Want 32.87mm off on an imperial lathe or 1.285" off on a metric lathe, just wind on that amount.

.

Liger Zero
02-24-2009, 02:51 PM
One thing and it's more a question of semantics over the term DRO.
Yes it is a digital readout but it measures the screw.
Most DRO's measure the slide. The difference being it doesn't take backlash into account.

The correct term is really Digital Dial Display.

Some people say they are no good as they don't take backlash into account but neither does a dial. With a dial you back off and come back again, same for these things.


Ok thanks for clearing that up. I've heard both terms, never knew the difference though.



So what advantages do they have you ask


?? Well ask then ..............

Ability to zero at any point on the travel at the touch of a button.
Ability to swap instantly between imperial and metric.
And probably the best reason in my book, no having to count turns.
Want 32.87mm off on an imperial lathe or 1.285" off on a metric lathe, just wind on that amount.

.

I'm looking at it and it seems to come with a new screw and nut for each axis... Wondering if these are "tighter" than what I have now... meaning less backlash.

And yes, not counting tick-marks is my goal. If I can get "reasonable" repeatability I'm happy.

I'm all about documenting processes and making them repeatable per setup. Saves time, lowers costs, makes customers and me happy.

John Stevenson
02-24-2009, 02:59 PM
They come with new screws and nuts as they are 20 tpi regardless of what you host machine has.
They have to be 20tpi for the encoder to count correctly.

In fact they will fit any machine if you can get them fitted and swap to 20 tpi.

They fit a Taig mill very easily as Taigs are already on 20 tpi [ 1/2" x 20 UNF ]

Liger Zero
02-24-2009, 03:04 PM
I have a Clark which is a "Typical 7X10 Import Lathe" like the Harbor Freight and Grizzly models.
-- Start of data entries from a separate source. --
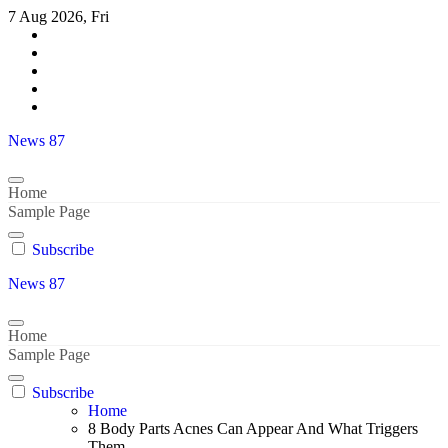
Skip
7 Aug 2026, Fri
to
content
News 87
Home
Sample Page
Subscribe
News 87
Home
Sample Page
Subscribe
Home
8 Body Parts Acnes Can Appear And What Triggers
Them..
Overall I'm happy with it, and I realize it'll never be on par with a Monarch (nor do I need it to be!) I'm just looking to optimize my processes at home. :)

Just Bob Again
02-24-2009, 03:59 PM
They're not expensive and they'll fit. Two marks in their favor. More tiny little unreadable LCD displays. One big black mark against. (rant/ Yes, power is lower. If I can't read the darn things it doesn't matter a bit how low the power is. Don't care if I need a cable direct to the Hoover Dam to run it, I want nice bright LED displays. /rant)

Anyway, if you want readouts for a mini-lathe not much else available except duct-taping a caliper on it. Or using calipers and a readout box. Costs as much as the lathe itself. I'd rather have the digital knobs.

oldtiffie
02-24-2009, 05:38 PM
One thing and it's more a question of semantics over the term DRO.
Yes it is a digital readout but it measures the screw.
Most DRO's measure the slide. The difference being it doesn't take backlash into account.

The correct term is really Digital Dial Display.

Some people say they are no good as they don't take backlash into account but neither does a dial. With a dial you back off and come back again, same for these things.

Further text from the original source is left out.